A computer implemented method, computer system, and program storage device can be used for displaying images or videos simultaneously with a composition text that is read or sung. The displayed images or videos have been identified as related to selected words or phrases of the composition text and are displayed only when those selected words or phrases are read or sung in the accompanying audio playback. A number of techniques can be used to identify the appropriate images or videos for the selected words or phrases.

Description

    FIELD OF THE INVENTION
  • The present invention relates generally to the automatic creation of Multi-media Presentations (“MMP's”). In particular, the present invention pertains to the automatic creation of a music and photo or video presentation using musical lyrics for timing a multiple image or video presentation, and to find images and videos that are semantically or otherwise suggestively related to the lyrics.
  • BACKGROUND OF THE INVENTION
  • Multi-media slideshows have been utilized as a communication technique for decades, using photos, music, video and special transition effects to capture the attention of an audience and to entertain. Many software vendors have developed applications that create multi-media ‘slideshows’ by assembling a collection of images, videos and music and creating a video file that displays panning and zooming effects for images as music plays. In some of these cases, a computer application will analyze the music to determine the timing of the beat so that transition timing of the displayed images can be synchronized with the music. Some of these applications may also analyze the images to determine how best to zoom and pan. For instance, if there are multiple faces in an image scene, the application may zoom in on one face and then pan to the next face before transitioning to the next image. Most of these applications require that the user select the music, the titles/credits, and images in a particular sequence, and the videos in a particular sequence. After the application has finished composing all these elements according to a user's selections, the user is presented with a video file that can be played on various display systems such as DVD players/TVs, computers, digital picture frames, etc.
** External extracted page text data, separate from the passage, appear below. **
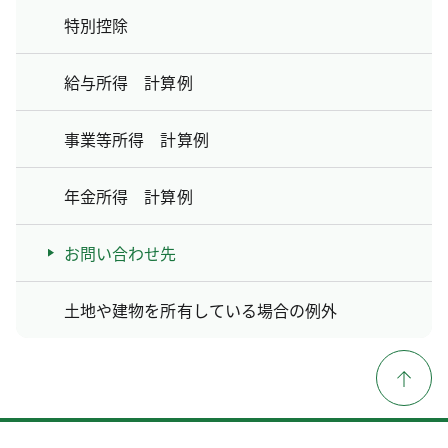
特別控除
給与所得 計算例
事業等所得 計算例
年金所得 計算例
お問い合わせ先
土地や建物を所有している場合の例外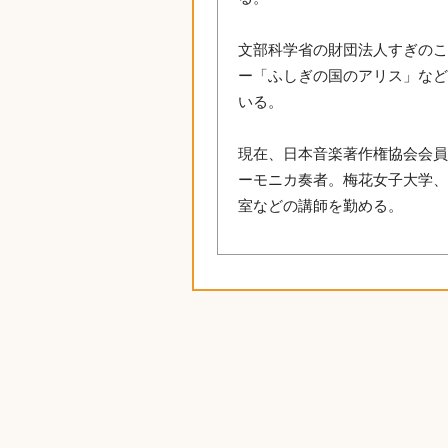
文部科学省の財団法人すぎの
ー「ふしぎの国のアリス」な
いる。
現在、日本音楽著作権協会会
ーモニカ奏者。梅花女子大学
室などの講師を勤める。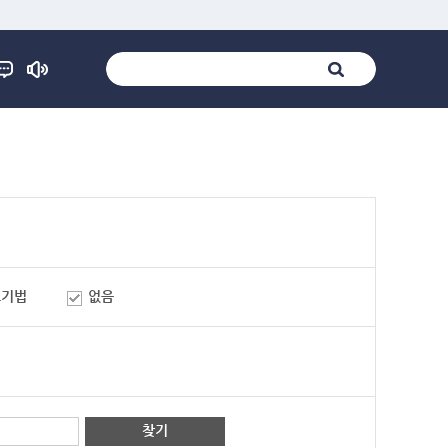
표기법
없음
찾기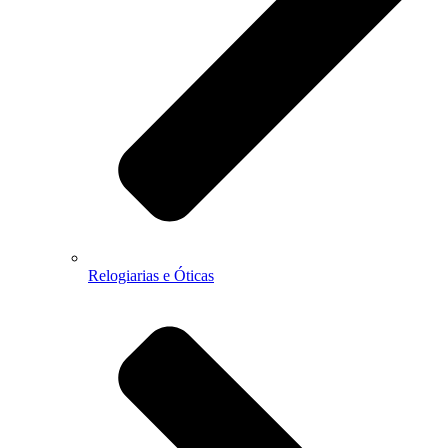
Relogiarias e Óticas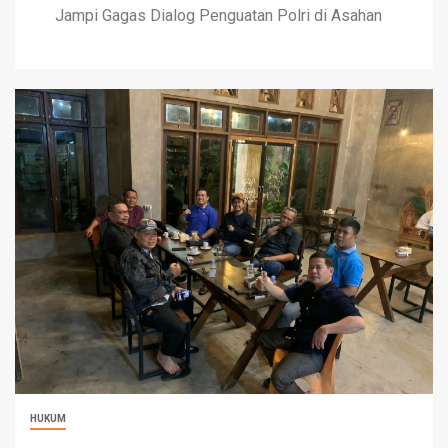
Jampi Gagas Dialog Penguatan Polri di Asahan
HUKUM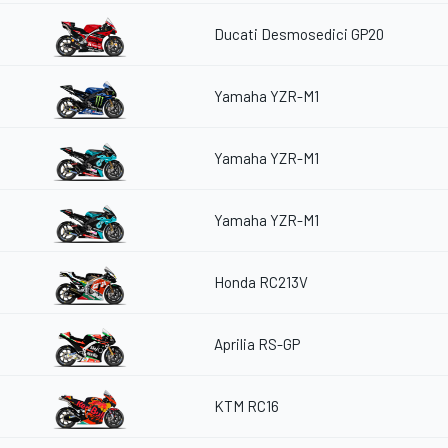
Ducati Desmosedici GP20
Yamaha YZR-M1
Yamaha YZR-M1
Yamaha YZR-M1
Honda RC213V
Aprilia RS-GP
KTM RC16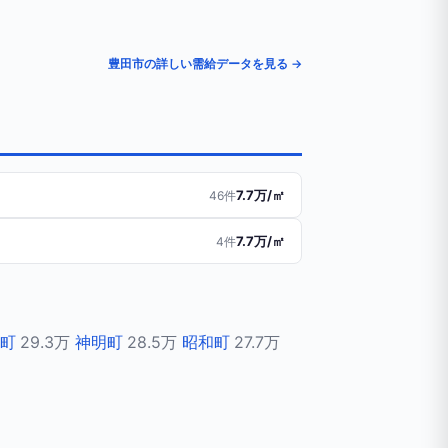
豊田市の詳しい需給データを見る →
7.7万/㎡
46件
7.7万/㎡
4件
町
29.3万
神明町
28.5万
昭和町
27.7万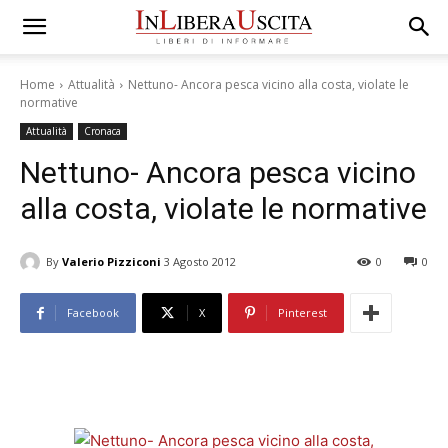
Home
Attualità
Nettuno- Ancora pesca vicino alla costa, violate le
normative
Attualità
Cronaca
Nettuno- Ancora pesca vicino
alla costa, violate le normative
By
Valerio Pizziconi
3 Agosto 2012
0
0
Facebook
X
Pinterest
  • Many users start this multi-media creation process without knowing what sort of end product will result. What they know is that they have many pictures, images, and/or videos and they want to do more with them than merely display a static slideshow. Often, users select images and videos based on a number of factors such as memories, action shots, storytelling, quality, color, pride, etc. Selecting music that would fit the images sometimes can be difficult to do. The music might be too long or too short to match the quantity and timing of the image content. Users would like the images to appear when the particular words in music lyrics or in a poem, relating to the particular images are sung or read. For instance, when hearing the music and lyric line ‘Take me out to the Ballgame’ the user might like to see the image of a baseball field, and when hearing the lyric line ‘Take me out with the Crowd’ the user might like to see images of the fans in the stadium. In particular, a user would like to see images from a personal image collection displayed in an appropriate sequence and timing with the music lyrics.
  • Many users include generic instrumental music to avoid mismatching the lyrics with the particular images displayed. Otherwise, they must carry out a great deal of time consuming image sorting and video editing to enable the display of the images to match perfectly with the lyrics. This can lead to frustration with the process and abandoning an effort to create this form of presentation.
  • As the number of digital images continues to grow, there is considerable effort exerted in industry and academia on technologies that analyze image data to understand the content, context, and meaning of the media without human intervention. This area of technologies is called semantic understanding, and algorithms are becoming more and more sophisticated in how they analyze audiovisual data and non-audiovisual data, referred to as metadata, within a media file. For example, face detection/recognition software can identify faces present in a captured image. Speech recognition software can transcribe what is being said in a video or audio file, sometimes with excellent accuracy depending on the quality of the sound and attributes of the speech. Speaker recognition software is capable of measuring the characteristics of an individual's voice and applying heuristic algorithms to guess the speaker's identity from a database of characterized speakers. Natural language processing methods bring artificial intelligence to bear as an automated means for understanding speech and text without human intervention. These methods produce very useful additional metadata that often is re-associated with the media file and used for organization, search and retrieval of large media collections.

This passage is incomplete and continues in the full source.